# STORED DATA
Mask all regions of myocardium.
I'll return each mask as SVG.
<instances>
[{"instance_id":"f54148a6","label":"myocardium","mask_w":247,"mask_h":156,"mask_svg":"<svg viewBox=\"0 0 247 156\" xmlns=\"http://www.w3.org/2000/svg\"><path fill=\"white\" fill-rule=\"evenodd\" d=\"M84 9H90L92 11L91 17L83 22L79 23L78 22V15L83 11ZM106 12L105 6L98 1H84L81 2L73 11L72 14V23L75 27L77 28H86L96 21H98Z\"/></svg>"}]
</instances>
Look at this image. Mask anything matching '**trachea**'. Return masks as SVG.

---

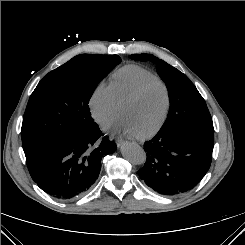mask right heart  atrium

# ASSIGNMENT
Look in the material above for the line with "Mask all regions of myocardium." and the line with "Look at this", and transcribe exactly those lines and all lines between them, nothing more.

# RESULT
Mask all regions of myocardium.
I'll return each mask as SVG.
<instances>
[{"instance_id":"f54148a6","label":"myocardium","mask_w":247,"mask_h":156,"mask_svg":"<svg viewBox=\"0 0 247 156\" xmlns=\"http://www.w3.org/2000/svg\"><path fill=\"white\" fill-rule=\"evenodd\" d=\"M84 9H90L92 11L91 17L83 22L79 23L78 22V15L83 11ZM106 12L105 6L98 1H84L81 2L73 11L72 14V23L75 27L77 28H86L96 21H98Z\"/></svg>"}]
</instances>
Look at this image. Mask anything matching '**trachea**'. Return masks as SVG.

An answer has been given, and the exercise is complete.